**TASK PROMPT**
Lines below that include the word "chrome" should each be copied.

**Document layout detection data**
╭──
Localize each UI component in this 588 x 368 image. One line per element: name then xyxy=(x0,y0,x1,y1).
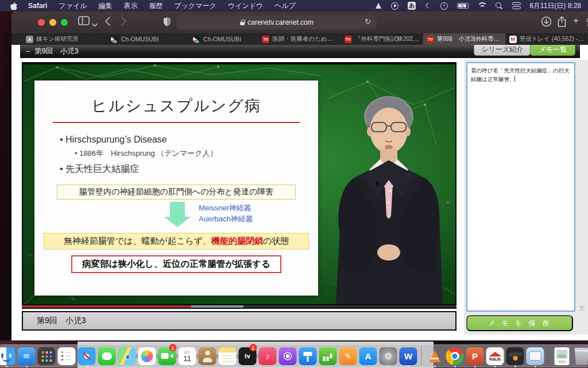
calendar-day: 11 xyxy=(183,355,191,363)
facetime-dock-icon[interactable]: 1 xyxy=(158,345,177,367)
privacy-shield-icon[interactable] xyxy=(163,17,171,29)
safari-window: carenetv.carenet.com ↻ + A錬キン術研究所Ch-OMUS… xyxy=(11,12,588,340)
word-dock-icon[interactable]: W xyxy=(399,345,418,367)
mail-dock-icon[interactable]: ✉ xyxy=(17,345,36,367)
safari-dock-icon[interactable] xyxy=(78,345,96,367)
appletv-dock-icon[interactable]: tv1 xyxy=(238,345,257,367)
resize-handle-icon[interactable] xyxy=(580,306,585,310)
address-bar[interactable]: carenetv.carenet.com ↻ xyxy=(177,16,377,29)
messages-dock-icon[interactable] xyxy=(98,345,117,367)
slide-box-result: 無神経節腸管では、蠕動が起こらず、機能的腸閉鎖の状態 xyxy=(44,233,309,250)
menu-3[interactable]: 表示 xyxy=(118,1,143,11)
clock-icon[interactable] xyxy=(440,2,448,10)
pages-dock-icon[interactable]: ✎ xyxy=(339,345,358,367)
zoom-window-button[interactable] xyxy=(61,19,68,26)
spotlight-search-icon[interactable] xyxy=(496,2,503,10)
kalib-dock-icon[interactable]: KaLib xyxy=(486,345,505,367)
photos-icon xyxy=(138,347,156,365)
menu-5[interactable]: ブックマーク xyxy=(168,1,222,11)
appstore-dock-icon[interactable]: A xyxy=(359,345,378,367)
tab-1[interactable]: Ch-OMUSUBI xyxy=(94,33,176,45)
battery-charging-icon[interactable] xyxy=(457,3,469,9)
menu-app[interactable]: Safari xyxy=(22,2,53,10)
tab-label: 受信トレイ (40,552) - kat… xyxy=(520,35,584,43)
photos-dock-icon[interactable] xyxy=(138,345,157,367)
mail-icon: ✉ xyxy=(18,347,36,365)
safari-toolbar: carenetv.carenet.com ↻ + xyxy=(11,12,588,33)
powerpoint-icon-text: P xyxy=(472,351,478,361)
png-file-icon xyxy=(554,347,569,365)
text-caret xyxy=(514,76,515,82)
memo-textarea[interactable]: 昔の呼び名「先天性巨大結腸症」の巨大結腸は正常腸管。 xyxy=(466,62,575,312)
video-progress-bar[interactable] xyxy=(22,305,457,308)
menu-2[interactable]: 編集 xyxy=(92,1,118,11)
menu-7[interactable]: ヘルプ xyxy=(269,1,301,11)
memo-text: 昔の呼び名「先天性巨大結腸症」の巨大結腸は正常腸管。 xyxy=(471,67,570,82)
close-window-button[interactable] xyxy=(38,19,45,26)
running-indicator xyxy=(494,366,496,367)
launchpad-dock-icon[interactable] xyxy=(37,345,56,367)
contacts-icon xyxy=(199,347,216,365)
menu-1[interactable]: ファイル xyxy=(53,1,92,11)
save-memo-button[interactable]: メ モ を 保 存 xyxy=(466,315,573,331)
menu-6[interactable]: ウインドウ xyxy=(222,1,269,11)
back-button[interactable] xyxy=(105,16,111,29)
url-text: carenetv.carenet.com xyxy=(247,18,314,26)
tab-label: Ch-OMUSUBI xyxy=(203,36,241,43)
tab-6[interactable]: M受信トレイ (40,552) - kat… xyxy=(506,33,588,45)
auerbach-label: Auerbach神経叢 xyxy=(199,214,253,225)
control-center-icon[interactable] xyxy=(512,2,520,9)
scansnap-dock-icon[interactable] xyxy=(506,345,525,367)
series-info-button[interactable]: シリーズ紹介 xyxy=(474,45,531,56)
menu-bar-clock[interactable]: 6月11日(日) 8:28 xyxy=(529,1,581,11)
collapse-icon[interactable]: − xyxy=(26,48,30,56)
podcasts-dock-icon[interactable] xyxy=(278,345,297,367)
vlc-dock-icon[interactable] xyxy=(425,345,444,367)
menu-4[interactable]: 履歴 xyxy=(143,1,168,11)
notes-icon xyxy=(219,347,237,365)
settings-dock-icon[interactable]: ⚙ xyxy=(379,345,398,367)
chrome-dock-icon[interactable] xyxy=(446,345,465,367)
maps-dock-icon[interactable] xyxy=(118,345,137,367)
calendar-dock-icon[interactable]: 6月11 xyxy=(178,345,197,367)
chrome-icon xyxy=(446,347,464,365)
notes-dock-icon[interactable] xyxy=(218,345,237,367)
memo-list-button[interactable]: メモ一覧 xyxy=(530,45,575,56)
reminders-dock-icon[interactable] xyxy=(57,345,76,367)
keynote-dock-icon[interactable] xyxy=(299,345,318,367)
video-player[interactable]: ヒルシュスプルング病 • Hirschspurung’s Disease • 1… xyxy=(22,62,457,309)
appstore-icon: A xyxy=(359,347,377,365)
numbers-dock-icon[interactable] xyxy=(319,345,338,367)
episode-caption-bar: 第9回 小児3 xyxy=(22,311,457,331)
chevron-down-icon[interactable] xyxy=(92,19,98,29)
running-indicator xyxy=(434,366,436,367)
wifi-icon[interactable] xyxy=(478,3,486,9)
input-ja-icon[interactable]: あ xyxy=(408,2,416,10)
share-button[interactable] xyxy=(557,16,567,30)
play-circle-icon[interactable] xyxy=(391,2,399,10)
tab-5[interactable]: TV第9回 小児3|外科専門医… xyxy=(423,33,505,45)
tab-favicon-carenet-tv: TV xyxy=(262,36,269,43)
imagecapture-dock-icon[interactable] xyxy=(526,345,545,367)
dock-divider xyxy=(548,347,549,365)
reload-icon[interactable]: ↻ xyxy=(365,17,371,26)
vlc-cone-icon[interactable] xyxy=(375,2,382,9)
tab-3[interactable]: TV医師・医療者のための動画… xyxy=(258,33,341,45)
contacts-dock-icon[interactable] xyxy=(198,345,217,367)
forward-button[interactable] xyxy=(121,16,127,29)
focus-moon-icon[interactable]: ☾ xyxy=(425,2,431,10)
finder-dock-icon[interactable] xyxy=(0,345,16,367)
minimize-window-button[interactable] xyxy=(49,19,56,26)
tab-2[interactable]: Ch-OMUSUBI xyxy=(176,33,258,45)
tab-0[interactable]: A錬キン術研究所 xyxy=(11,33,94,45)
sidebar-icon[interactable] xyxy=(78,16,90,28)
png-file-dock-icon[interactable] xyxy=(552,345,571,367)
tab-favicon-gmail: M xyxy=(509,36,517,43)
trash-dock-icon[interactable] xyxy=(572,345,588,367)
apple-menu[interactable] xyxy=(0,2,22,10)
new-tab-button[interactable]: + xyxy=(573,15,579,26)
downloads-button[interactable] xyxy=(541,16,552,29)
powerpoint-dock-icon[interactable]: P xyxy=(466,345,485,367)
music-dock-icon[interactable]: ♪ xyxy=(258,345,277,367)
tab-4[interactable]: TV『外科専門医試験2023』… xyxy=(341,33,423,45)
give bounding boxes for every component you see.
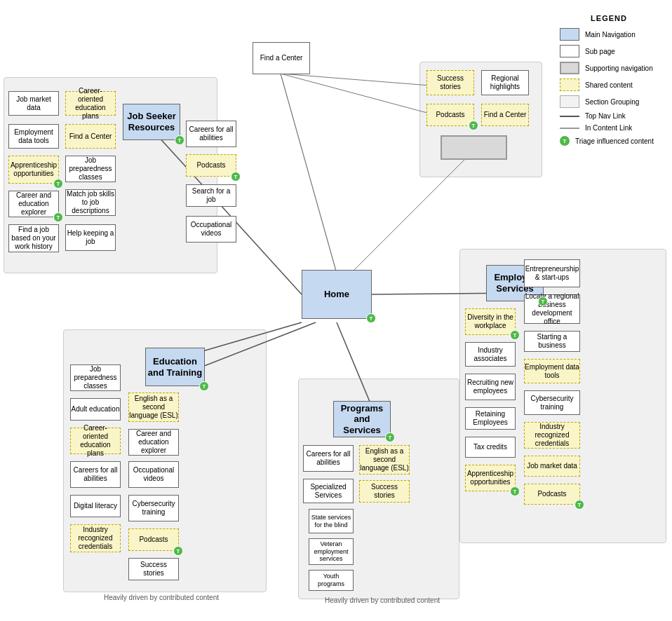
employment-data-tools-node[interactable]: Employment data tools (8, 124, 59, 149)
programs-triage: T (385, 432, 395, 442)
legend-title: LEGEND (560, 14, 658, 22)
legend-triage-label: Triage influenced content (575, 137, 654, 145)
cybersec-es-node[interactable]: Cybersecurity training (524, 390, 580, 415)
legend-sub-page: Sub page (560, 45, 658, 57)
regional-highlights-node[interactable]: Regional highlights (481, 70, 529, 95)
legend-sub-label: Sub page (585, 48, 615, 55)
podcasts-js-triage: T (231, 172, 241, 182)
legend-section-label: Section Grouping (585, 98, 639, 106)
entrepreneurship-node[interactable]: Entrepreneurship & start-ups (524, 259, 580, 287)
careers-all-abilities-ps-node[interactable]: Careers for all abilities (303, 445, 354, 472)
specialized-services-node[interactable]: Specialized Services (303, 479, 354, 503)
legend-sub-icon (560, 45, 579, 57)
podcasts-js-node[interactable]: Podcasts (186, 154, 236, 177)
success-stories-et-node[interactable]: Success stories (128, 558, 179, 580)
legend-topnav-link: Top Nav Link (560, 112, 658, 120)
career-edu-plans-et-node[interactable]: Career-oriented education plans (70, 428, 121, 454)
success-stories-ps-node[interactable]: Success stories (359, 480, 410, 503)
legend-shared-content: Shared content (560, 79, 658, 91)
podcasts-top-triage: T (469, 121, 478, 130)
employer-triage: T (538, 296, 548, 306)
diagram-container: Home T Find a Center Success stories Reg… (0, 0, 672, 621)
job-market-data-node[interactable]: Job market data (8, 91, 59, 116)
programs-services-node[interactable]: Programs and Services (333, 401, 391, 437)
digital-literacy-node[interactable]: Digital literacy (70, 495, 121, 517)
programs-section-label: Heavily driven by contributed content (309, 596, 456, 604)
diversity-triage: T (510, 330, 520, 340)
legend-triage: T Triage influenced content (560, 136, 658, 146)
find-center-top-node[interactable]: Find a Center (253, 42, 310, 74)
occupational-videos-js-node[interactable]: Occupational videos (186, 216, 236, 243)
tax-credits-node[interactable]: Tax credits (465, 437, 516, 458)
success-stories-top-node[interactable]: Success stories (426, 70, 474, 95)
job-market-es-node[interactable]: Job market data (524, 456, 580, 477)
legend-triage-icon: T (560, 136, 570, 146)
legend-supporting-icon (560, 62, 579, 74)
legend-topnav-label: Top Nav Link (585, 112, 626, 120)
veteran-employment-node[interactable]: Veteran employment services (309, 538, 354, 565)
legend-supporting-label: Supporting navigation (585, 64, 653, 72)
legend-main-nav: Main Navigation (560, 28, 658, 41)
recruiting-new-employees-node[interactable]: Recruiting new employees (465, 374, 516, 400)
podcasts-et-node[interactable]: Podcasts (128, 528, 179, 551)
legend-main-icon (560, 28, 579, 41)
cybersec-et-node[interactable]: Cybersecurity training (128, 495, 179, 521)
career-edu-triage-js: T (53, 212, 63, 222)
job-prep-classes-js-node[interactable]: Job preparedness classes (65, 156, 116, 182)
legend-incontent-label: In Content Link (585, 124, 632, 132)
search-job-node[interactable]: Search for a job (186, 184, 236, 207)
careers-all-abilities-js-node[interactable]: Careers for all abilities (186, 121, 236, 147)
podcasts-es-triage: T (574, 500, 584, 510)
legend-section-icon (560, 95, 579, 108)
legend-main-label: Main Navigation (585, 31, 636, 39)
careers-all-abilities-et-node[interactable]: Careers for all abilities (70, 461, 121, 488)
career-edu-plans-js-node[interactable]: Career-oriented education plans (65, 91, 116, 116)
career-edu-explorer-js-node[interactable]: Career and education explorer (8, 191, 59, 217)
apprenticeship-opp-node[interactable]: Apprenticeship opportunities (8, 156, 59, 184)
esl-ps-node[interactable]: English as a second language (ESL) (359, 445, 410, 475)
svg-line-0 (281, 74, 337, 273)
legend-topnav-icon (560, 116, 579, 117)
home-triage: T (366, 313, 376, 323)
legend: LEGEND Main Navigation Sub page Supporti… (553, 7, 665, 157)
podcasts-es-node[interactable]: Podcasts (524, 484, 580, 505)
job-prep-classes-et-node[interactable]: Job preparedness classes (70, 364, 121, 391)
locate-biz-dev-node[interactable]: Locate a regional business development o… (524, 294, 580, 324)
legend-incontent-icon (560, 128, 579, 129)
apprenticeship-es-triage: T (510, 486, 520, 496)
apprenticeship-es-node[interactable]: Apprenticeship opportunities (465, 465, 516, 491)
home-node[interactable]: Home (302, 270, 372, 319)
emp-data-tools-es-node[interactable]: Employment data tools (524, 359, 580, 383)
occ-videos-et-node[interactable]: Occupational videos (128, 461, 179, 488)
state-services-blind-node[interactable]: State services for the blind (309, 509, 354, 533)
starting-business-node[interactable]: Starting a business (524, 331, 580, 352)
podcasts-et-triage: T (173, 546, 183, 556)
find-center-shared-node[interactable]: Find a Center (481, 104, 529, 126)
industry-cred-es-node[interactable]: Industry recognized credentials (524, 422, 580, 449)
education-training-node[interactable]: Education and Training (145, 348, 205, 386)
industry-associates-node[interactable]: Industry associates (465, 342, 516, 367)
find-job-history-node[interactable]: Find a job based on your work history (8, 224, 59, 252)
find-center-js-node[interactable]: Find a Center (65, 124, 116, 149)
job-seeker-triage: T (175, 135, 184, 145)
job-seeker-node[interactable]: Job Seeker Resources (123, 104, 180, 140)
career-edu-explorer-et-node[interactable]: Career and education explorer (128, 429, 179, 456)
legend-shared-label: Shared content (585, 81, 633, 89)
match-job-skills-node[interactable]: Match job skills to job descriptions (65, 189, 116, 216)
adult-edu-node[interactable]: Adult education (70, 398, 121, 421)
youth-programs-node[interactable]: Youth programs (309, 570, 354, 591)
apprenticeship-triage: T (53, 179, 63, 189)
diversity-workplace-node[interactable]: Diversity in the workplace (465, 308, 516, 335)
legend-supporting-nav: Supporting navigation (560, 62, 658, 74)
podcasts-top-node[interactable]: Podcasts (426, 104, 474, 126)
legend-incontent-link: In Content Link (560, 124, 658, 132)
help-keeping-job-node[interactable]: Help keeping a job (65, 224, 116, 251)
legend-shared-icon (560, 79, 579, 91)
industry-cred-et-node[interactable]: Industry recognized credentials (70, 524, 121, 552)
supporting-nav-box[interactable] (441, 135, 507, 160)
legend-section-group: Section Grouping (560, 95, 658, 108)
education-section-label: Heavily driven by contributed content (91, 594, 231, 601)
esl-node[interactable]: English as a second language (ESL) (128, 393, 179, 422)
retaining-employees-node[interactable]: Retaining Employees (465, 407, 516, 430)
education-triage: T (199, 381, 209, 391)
╰──
**SOLUTION TO THIS TASK**
chrome-dock-icon[interactable] xyxy=(446,345,465,367)
chrome-icon xyxy=(446,347,464,365)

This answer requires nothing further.